In December 2018, FC Barcelona football player Rafael Alcântara do Nascimento, commonly known as Rafinha, was sued by German sportswear company adidas for breach of contract. The case was heard in a district court in Amsterdam last month, as the adidas counterparty that entered into the contract was established there.
Rafinha believed that his sponsorship agreement with adidas, which required him to wear adidas football boots during matches and training and adidas clothing during official media appearances, expired at the end of June last year. Consequently, he sought a clean break from this contract last summer – citing the fact that adidas had not offered him enough support when he suffered serious injuries in 2015 and 2017 respectively – and he has since been wearing Mizuno football boots. Despite this, adidas contended that the sponsorship agreement allowed the sponsor to unilaterally extend the contract for up to five years if Rafinha failed to respond to requests for such an extension.
Rafinha’s legal team argued during the hearing that adidas had hidden the extension clause in the contract and should have made it more clear to the player that it could add another five years to the existing deal without his consent. Adidas, on the other hand, maintained that Rafinha should pay €100,000 for each day that he had breached the contract since 1 July 2018, which is reportedly in line with the original contract entered into in 2013.
Rafinha rebutted this argument on three grounds. Firstly, Rafinha argued that the clause was voidable as it was a “standard term”, which, under Dutch law, may be voided to protect consumers against unfair contract terms. The court did not discuss whether Rafinha constituted a “consumer” in this instance and, instead, dismissed Rafinha’s first rebuttal and determined that the clause was not a “standard term”. The primary reasons for this being that the parties negotiated the litigious clause and that the contact labels it as a “key term”.
Secondly, Rafinha argued that the clause was in violation of the standards of reasonableness and fairness.

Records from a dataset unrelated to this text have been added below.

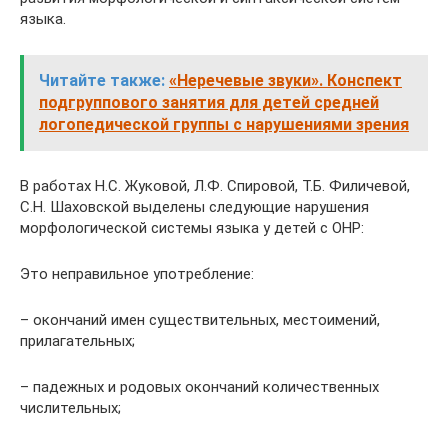
языка.
Читайте также:
«Неречевые звуки». Конспект
подгруппового занятия для детей средней
логопедической группы с нарушениями зрения
В работах Н.С. Жуковой, Л.Ф. Спировой, Т.Б. Филичевой,
С.Н. Шаховской выделены следующие нарушения
морфологической системы языка у детей с ОНР:
Это неправильное употребление:
– окончаний имен существительных, местоимений,
прилагательных;
– падежных и родовых окончаний количественных
числительных;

The court, however, did not consider it sufficiently plausible that the relationship between Rafinha and adidas was imbalanced, nor that the litigious clause was unreasonably onerous towards Rafinha, specifically citing the fact that Rafinha received substantial compensation under the contract.
Thirdly, Rafinha argued that the extension clause was drafted in such a way that adidas may have unilaterally extended the term of the contract indefinitely. Under Dutch law, a contract with an indefinite term can, in principle, be terminated early. However, the court also dismissed this argument, stating that it was not sufficiently clear that the parties’ intention was for the contract to have an indefinite term and that this is unlikely to have been the case given the limited length of professional football players’ careers.
Consequently, on 18 December 2018, the district court in Amsterdam ordered Rafinha to pay to adidas the costs of the proceedings plus a payment of €10,000 for each day that he continued to refuse to honour the contract, up to a maximum of €1 million. The decision is a fresh blow for the FC Barcelona midfielder, who was ruled out for the rest of the season after tearing his anterior cruciate ligament during a 1-1 draw with Atlético Madrid on 24 November 2018.
Rafinha is not the first FC Barcelona star to be involved in a dispute with adidas – in the 1970s, club icon Johan Cruyff demanded that he should not be made to play in an adidas kit for the Netherlands as it could have meant losing his personal sponsorship agreement with Puma. In this instance, the player succeeded and Cruyff was the only Dutch player at the 1974 World Cup to wear an orange jersey with two black stripes on his sleeves, instead of adidas’ trade mark three stripes, where the Netherlands finished as runners-up to West Germany.
We have previously considered some of the risks that may arise with individual endorsement agreements, as well as discussing associated mitigation strategies and best practice tips, in an article in July 2018. Similarly, in October 2018, we published an article discussing Danish football’s commercial rights dispute, which is a further example of the potential challenges that individual sponsorship agreements can pose.